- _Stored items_
------------------------------------------------------------

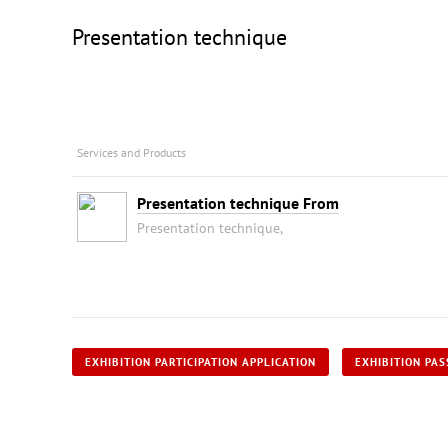
Presentation technique
Services and Products
Presentation technique From
Presentation technique,
EXHIBITION PARTICIPATION APPLICATION
EXHIBITION PAS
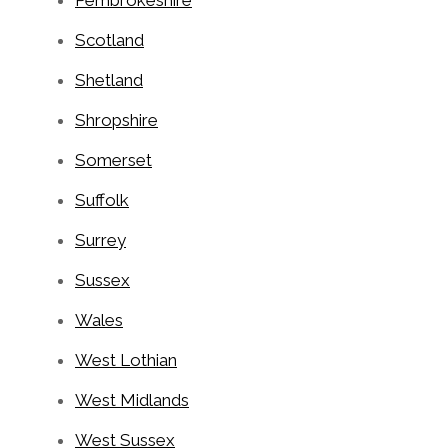
Pembrokeshire
Scotland
Shetland
Shropshire
Somerset
Suffolk
Surrey
Sussex
Wales
West Lothian
West Midlands
West Sussex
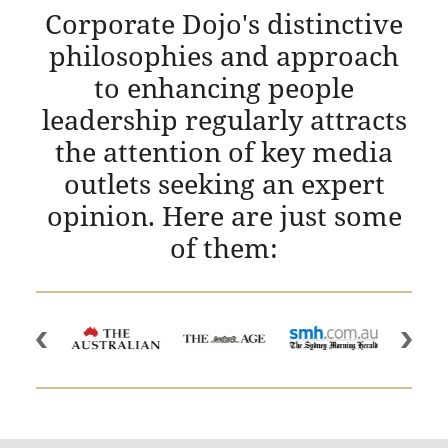
Corporate Dojo's distinctive
philosophies and approach
to enhancing people
leadership regularly attracts
the attention of key media
outlets seeking an expert
opinion. Here are just some
of them:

------------------------------------------------------------

- _Exercise objective_
Copy nothing but the lines from the top of the data down to the line containing "West Sussex", and leave the pictures out.

- _Task answer_
Presentation technique
Services and Products
Presentation technique From
Presentation technique,
EXHIBITION PARTICIPATION APPLICATION
EXHIBITION PAS
Pembrokeshire
Scotland
Shetland
Shropshire
Somerset
Suffolk
Surrey
Sussex
Wales
West Lothian
West Midlands
West Sussex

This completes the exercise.